Most of the Curculionidae genomes, excluding the Easter Egg and Argentine stem weevils (~2Gbp and 1.1 Gbp respectively), available to date have a compact genome that spans a few hundreds of Mbp. A comparative genomics analysis highlighted the relatively large genome of the spruce weevil. Agreement between experimental and in silico analyses supports a nuclear spruce weevil genome size of ~2 Gbp. Interestingly, the genome was annotated with a large abundance of Transposable Elements (TE), which positively correlates with genome size in arthropods and may have possibly driven the genome size evolution. Another interesting aspect of the spruce weevil genome relates to the timing of TE expansion and the identification of active classes. The Kimura repeats landscape highlights a recent expansion event that could have dramatically reshaped the genome structure of the spruce weevil. Most of the TE copies show a recent divergence which indicates a repeat replication and turnover rate when compared to other Curculionidae. Both DNA and LTR type of repeats show similar divergence estimates in the spruce weevil, which indicates a related turn-over event. Finally, the “Unknown” type of TEs that cover about 6% of the total genome, have a steady expansion also culminating with a recent peak.

The putative Wolbachia spp. endosymbiont nearly complete assembled genome consists of ~1,2 Mbp, with a significantly large number of complete annotated genes (1,588). A phylogenetic analysis, based on single copy orthologs, groups the Wolbachia sp. putative endosymbiont in the supergroup A, characterized by a reproductive parasitism. The diversity of species in supergroup A indicates that closely related Wolbachia strains are found in a diverse array of host species.
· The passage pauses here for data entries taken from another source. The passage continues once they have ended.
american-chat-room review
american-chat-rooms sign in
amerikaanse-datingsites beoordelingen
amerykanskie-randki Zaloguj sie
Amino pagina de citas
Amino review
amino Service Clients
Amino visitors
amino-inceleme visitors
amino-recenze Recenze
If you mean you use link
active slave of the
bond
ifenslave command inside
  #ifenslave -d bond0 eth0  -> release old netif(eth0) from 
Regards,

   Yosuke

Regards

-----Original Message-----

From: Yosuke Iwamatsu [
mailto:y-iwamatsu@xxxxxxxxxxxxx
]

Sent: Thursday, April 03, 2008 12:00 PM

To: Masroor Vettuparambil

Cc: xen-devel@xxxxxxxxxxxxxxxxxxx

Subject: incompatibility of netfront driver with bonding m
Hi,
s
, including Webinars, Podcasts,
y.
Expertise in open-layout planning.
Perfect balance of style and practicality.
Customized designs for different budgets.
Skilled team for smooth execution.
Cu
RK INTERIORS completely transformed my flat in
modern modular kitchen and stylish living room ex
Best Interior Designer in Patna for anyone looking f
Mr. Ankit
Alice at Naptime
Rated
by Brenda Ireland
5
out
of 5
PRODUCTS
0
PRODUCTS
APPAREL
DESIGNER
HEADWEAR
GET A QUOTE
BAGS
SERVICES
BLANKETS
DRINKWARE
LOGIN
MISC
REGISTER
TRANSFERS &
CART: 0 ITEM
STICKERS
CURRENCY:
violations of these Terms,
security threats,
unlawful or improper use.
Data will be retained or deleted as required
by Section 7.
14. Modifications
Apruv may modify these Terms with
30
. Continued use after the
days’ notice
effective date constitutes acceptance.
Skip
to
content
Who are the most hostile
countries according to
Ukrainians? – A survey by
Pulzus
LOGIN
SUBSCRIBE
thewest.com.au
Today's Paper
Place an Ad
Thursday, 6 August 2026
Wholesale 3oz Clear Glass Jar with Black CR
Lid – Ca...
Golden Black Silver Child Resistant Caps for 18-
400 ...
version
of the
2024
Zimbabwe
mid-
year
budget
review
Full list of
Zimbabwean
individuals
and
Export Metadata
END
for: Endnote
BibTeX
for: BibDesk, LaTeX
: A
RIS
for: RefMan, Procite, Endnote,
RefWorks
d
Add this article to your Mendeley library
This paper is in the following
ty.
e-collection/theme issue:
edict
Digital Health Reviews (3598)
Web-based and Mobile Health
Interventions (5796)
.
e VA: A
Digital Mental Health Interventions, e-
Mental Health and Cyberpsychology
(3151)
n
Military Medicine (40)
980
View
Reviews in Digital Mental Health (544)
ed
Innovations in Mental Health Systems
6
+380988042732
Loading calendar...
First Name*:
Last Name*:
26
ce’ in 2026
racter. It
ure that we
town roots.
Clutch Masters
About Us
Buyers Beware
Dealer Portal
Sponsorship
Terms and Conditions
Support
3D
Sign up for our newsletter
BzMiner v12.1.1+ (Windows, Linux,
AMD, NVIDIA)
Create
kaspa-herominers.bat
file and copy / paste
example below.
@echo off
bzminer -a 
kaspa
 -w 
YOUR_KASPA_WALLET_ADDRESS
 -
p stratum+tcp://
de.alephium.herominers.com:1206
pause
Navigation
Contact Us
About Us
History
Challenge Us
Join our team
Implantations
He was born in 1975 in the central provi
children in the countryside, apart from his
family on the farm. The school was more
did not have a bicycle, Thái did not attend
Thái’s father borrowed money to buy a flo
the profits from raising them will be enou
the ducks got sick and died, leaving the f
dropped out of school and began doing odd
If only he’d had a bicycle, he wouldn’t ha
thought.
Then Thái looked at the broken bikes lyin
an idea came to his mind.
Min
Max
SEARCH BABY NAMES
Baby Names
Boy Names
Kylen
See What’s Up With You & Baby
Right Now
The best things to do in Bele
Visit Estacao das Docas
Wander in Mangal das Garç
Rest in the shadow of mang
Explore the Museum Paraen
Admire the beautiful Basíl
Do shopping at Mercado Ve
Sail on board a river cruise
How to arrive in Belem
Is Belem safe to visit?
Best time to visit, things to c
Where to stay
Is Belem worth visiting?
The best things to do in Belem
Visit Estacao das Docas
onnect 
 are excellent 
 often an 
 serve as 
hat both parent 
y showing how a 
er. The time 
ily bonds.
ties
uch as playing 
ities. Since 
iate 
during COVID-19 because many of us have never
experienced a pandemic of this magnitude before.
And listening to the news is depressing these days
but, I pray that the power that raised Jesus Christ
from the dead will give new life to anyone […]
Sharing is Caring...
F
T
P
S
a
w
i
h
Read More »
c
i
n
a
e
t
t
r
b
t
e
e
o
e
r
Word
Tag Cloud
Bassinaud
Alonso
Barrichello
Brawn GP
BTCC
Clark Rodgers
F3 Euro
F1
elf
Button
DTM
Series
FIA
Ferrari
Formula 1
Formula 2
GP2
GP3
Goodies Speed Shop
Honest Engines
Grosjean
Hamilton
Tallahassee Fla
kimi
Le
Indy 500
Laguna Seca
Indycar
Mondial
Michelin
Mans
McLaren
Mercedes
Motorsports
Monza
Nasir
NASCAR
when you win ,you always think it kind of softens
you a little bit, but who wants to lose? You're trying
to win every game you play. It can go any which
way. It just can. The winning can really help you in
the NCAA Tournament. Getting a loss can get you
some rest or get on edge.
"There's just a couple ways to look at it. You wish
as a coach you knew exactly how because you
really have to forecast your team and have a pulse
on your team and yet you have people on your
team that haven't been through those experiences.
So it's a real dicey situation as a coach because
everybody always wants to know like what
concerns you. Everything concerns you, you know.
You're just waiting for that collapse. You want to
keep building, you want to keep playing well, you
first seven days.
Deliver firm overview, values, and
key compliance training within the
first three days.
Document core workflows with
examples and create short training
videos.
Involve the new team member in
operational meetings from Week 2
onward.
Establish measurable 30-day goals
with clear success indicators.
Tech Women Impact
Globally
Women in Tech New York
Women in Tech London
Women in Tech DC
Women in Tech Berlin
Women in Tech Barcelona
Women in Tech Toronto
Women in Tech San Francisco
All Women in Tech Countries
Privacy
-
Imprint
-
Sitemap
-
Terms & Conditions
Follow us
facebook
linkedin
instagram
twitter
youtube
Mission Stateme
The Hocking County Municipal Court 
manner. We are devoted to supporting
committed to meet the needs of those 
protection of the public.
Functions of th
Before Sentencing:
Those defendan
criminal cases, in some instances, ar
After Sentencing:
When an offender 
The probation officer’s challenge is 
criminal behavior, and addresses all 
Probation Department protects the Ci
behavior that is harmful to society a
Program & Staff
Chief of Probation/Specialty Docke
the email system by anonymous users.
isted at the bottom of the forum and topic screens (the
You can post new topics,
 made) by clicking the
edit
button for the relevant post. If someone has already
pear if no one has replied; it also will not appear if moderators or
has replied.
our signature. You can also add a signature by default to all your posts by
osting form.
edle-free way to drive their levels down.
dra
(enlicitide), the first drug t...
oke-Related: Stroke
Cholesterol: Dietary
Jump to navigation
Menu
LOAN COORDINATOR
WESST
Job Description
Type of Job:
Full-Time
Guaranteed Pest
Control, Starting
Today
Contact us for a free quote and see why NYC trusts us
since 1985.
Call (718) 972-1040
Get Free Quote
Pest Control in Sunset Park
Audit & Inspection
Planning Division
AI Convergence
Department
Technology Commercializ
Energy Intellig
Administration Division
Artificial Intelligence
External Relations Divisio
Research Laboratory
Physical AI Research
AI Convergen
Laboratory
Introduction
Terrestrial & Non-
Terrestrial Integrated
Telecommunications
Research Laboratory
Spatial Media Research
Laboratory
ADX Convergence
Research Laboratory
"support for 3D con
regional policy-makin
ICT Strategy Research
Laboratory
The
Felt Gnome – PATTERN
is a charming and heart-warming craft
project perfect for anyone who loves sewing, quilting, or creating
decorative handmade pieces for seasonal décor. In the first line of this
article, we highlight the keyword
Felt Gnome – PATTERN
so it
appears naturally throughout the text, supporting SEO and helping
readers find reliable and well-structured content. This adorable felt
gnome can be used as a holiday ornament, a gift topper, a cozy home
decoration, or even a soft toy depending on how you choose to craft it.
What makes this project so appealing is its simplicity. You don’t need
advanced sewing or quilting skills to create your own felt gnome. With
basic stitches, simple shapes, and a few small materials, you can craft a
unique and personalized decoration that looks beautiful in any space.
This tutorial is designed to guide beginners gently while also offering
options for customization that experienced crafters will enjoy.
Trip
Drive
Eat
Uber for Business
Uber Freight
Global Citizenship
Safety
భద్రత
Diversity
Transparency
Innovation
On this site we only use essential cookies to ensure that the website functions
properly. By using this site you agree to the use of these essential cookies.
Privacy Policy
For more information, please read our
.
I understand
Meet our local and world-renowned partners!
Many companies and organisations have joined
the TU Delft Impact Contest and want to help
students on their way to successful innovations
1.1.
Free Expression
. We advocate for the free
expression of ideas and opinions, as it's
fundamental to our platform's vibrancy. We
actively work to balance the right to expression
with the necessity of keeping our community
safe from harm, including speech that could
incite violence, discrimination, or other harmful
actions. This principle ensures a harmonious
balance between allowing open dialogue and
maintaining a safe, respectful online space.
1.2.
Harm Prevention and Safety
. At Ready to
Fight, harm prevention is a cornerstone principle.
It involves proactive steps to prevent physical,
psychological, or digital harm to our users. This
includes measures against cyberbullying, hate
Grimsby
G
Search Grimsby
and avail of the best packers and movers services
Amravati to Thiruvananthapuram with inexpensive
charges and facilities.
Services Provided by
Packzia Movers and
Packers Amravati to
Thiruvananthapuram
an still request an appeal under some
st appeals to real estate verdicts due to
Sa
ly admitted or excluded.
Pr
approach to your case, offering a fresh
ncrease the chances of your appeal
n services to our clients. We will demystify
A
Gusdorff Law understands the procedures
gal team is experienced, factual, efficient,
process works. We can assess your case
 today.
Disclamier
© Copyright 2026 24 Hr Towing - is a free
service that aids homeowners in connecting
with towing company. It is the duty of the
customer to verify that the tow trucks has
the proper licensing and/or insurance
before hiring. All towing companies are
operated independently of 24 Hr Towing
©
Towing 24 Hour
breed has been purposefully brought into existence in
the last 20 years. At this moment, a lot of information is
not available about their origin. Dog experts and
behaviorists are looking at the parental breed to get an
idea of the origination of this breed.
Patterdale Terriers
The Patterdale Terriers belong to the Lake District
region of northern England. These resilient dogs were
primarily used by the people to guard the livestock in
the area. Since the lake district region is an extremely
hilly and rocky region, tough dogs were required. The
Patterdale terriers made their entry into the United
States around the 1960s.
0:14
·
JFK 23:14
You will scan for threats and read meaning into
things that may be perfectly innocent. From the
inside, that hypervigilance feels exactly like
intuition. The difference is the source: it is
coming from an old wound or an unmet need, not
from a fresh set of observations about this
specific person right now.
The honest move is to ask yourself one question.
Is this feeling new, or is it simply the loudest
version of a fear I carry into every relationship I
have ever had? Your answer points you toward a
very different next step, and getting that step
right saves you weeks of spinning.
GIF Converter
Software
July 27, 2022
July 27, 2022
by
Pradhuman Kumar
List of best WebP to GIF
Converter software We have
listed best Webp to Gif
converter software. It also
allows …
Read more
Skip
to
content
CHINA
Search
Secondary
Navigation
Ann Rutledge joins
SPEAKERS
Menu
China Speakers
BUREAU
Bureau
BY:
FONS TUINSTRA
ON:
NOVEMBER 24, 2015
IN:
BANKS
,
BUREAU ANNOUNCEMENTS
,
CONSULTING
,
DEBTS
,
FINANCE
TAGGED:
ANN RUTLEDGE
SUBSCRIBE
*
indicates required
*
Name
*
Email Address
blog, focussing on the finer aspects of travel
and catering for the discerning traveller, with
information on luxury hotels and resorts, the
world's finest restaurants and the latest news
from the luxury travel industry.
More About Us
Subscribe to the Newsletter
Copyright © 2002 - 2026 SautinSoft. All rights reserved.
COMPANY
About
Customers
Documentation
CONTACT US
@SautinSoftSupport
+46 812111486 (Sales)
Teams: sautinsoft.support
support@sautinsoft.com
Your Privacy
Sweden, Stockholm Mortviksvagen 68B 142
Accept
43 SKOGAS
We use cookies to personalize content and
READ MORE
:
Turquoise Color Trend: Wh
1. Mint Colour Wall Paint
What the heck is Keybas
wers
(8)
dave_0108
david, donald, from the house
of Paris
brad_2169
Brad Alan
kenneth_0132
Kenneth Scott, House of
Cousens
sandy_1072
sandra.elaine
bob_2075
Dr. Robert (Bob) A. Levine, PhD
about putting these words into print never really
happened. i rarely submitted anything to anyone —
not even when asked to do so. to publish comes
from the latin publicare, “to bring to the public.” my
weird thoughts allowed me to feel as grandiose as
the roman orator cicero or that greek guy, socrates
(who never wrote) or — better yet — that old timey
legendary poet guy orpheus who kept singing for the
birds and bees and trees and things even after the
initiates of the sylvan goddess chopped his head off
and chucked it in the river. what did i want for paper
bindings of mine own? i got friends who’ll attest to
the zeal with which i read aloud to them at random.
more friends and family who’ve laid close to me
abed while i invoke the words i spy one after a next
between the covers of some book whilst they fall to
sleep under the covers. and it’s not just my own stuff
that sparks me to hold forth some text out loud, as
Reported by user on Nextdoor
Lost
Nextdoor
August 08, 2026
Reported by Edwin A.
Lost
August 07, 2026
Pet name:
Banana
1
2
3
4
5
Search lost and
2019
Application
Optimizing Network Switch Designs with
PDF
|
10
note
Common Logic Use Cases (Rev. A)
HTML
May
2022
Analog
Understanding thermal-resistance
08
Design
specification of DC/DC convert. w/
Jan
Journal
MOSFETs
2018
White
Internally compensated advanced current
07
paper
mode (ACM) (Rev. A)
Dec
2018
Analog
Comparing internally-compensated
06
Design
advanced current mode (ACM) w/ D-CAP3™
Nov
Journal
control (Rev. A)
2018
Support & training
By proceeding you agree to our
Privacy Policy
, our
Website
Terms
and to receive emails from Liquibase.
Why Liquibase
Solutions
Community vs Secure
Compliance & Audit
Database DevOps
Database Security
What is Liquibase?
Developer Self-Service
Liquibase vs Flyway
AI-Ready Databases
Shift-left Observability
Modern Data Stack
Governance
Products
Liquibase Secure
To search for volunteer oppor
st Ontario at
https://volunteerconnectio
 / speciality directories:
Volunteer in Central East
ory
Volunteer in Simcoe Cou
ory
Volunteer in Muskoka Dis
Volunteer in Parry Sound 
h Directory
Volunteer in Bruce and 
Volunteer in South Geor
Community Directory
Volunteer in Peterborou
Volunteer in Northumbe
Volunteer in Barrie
Further studies and targeted experiments can give more information about the specific mechanisms involved in this process.

Compared to existing genomic resources for closely related species, the spruce weevil genome is complex, repeat-rich, and significantly larger than other sequenced pests. Future work should focus on the size expansion of genomeof the genome and explore how populations of spruce weevil that are geographically separated compare. Given the wide host range of spruce weevil coupled to its large geographic footprint, a comprehensive analysis of individuals adapted to different hosts and regions could reveal clues related to the size expansion within this Curculionid species.